El Contraataque del «Truhán» (que esta vez no es tan señor)
Este viernes, Julio rompió el silencio en Instagram. No hubo fotos vintage ni pies de foto poéticos. Hubo negación tajante. Dice que siente «maldad» en el aire y que defenderá su dignidad hasta el final. Pero, más allá de la prosa del artista, la realidad es que la Fiscalía de la Audiencia Nacional en España ya tiene la denuncia sobre la mesa.
El relato de las denunciantes —apoyadas por la ONG Women’s Link Worldwide— describe un panorama sombrío: jornadas de 16 horas, control de teléfonos móviles y episodios de violencia que contrastan con la imagen de caballero eterno que Julio ha exportado al mundo.
La Familia de Julio es un búnker de lealtad. Si algo tiene el clan Iglesias es que, en las malas, el apellido pesa. Miranda Rijnsburger, su roca, ha dejado un «A tu lado, siempre» en redes, que resume la postura oficial de la casa.
Sus hijos, desde las gemelas hasta Julio José, han optado por el «abrazo digital». Incluso se dice que Isabel Preysler, aunque separada de su vida desde hace tiempo, está en shock intentando procesar cómo el padre de sus hijos mayores ha terminado en los titulares de la crónica negra.

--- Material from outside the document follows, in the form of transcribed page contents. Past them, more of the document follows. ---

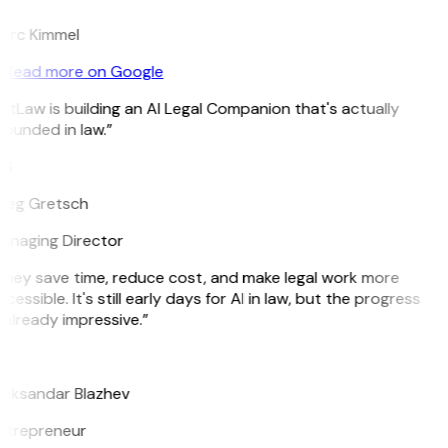
arc Kimmel
Read more on Google
itLaw is building an AI Legal Companion that's actually
ounded in law.”
G
reg Gretsch
anaging Director
They save time, reduce cost, and make legal work more
cessible. It's still early days for AI in law, but the progress
 already impressive.”
B
leksandar Blazhev
ntrepreneur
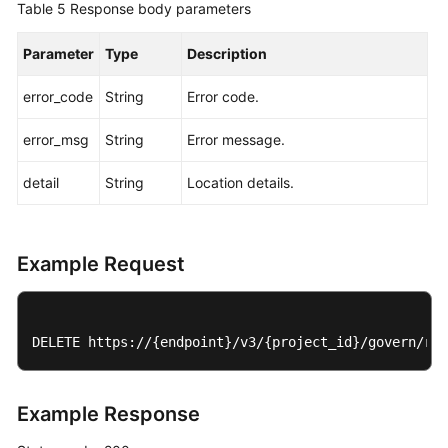
Table 5
Response body parameters
Parameter
Type
Description
error_code
String
Error code.
error_msg
String
Error message.
detail
String
Location details.
Example Request
DELETE https://{endpoint}/v3/{project_id}/govern/rou
Example Response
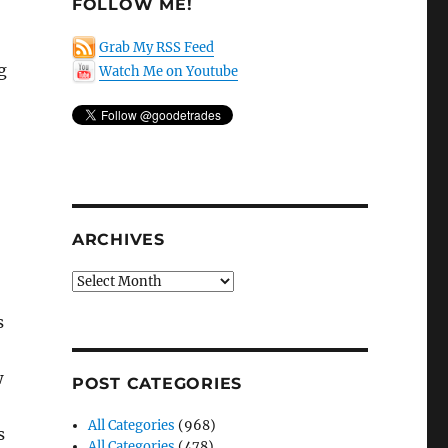
FOLLOW ME!
Grab My RSS Feed
g
Watch Me on Youtube
ARCHIVES
Archives
s
w
POST CATEGORIES
All Categories
(968)
s
All Categories
(478)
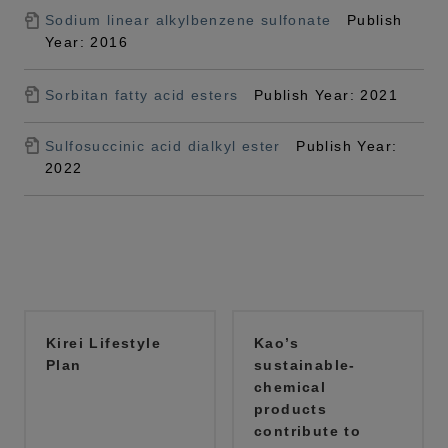
Sodium linear alkylbenzene sulfonate
Publish
Year: 2016
Sorbitan fatty acid esters
Publish Year: 2021
Sulfosuccinic acid dialkyl ester
Publish Year:
2022
Kirei Lifestyle
Kao’s
Plan
sustainable-
chemical
products
contribute to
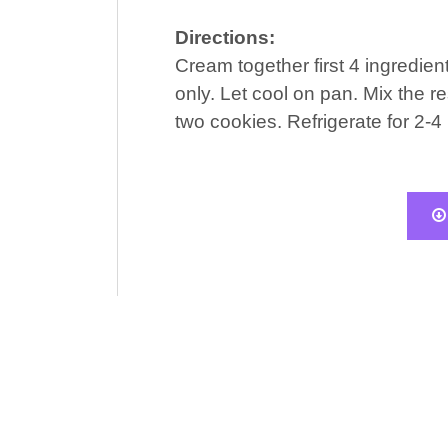
Directions:
Cream together first 4 ingredient
only. Let cool on pan. Mix the re
two cookies. Refrigerate for 2-4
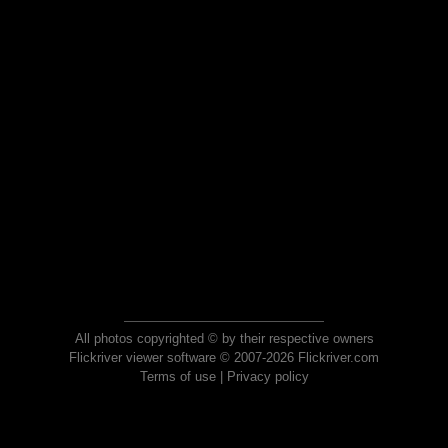
All photos copyrighted © by their respective owners
Flickriver viewer software © 2007-2026 Flickriver.com
Terms of use
|
Privacy policy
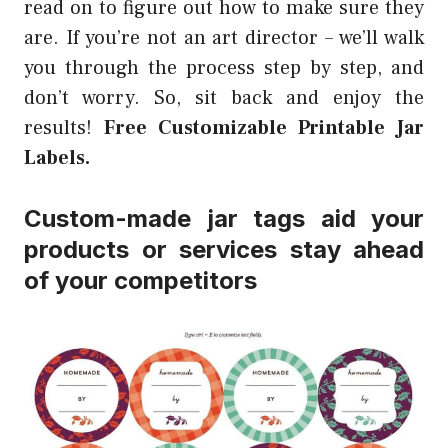
read on to figure out how to make sure they
are. If you’re not an art director – we’ll walk
you through the process step by step, and
don’t worry. So, sit back and enjoy the
results!
Free Customizable Printable Jar
Labels.
Custom-made jar tags aid your
products or services stay ahead
of your competitors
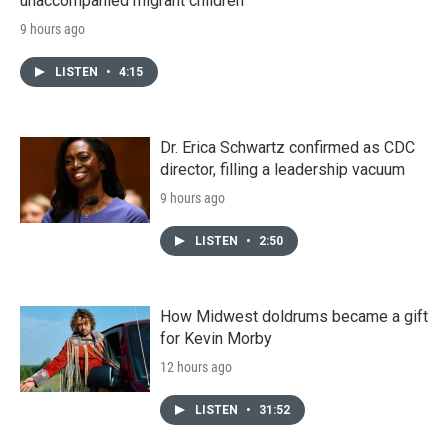
unaccompanied migrant children
9 hours ago
LISTEN
•
4:15
Dr. Erica Schwartz confirmed as CDC
director, filling a leadership vacuum
9 hours ago
LISTEN
•
2:50
How Midwest doldrums became a gift
for Kevin Morby
12 hours ago
LISTEN
•
31:52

¿Las medallas? Aquí es donde la cosa se pone «teclera». En España, el caso ha saltado de la revista ¡Hola! al Congreso de los Diputados.
El Gobierno Central ya está barajando retirar su Medalla de Oro al Mérito en las Bellas Artes. Un gesto que sería el golpe de gracia a su legado institucional.
En la otra esquina, figuras como Isabel Díaz Ayuso han salido en su defensa, apelando a la presunción de inocencia y criticando lo que consideran un linchamiento a un icono nacional.
La Reflexión de TeclaLibre es que, estamos ante un cambio de era. Lo que antes se despachaba con un «cosas de artistas», hoy se analiza con lupa judicial. No se juzga solo a un hombre de 82 años, sino a un modelo de masculinidad que dominó el siglo XX. Julio dice que «le quedan fuerzas»; a las denunciantes, por lo visto, también.
La verdad, como siempre, suele estar en algún lugar entre el brillo de los focos y las sombras de los pasillos de servicio. Seguiremos informando.